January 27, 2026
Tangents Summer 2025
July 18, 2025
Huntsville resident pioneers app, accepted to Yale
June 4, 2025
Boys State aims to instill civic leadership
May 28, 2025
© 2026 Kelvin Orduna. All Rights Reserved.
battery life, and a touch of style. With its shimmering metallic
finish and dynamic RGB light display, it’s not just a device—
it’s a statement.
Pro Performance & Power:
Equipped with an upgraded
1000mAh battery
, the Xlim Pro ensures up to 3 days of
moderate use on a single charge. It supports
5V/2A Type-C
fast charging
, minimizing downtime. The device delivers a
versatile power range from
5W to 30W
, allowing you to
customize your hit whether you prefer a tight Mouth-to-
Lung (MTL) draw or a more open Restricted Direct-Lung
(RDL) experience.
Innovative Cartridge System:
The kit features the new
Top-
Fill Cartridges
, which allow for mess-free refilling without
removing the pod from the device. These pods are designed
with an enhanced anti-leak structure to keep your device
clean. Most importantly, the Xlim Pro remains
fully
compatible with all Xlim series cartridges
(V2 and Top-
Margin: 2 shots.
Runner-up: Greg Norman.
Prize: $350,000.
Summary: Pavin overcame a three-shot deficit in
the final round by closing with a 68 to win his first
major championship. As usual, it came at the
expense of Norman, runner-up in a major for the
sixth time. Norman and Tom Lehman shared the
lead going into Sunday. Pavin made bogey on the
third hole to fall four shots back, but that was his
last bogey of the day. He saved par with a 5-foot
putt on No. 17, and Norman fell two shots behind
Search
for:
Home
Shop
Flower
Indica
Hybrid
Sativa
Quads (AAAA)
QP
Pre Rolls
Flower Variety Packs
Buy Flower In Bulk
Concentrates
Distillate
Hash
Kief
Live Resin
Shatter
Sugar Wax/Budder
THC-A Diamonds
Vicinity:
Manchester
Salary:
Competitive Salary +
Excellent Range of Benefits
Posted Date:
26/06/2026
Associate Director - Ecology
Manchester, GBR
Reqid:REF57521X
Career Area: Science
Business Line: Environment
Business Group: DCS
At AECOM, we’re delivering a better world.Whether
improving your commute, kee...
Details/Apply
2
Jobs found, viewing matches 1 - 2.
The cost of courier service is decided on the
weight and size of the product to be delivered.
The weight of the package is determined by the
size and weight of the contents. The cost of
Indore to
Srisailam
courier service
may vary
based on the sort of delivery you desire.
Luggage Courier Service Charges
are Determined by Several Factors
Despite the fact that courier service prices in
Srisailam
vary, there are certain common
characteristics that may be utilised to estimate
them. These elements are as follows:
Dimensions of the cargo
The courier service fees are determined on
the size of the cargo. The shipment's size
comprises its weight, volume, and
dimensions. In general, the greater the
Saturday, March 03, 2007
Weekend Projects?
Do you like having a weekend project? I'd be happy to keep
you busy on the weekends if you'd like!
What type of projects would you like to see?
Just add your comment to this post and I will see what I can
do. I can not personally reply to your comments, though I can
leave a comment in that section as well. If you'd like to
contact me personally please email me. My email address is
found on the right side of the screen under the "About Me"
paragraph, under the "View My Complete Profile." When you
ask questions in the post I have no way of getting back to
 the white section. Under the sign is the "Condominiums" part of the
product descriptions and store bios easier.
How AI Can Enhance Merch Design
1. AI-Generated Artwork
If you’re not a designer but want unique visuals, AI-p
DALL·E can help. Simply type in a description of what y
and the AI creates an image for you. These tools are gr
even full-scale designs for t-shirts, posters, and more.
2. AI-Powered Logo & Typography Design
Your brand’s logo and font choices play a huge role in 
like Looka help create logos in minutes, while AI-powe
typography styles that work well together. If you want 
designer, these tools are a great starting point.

==================================================

> [THE PROBLEM]
Counting only lines that hold the word "size", state how many the material contains, and add nothing.

> [OUTPUT]
3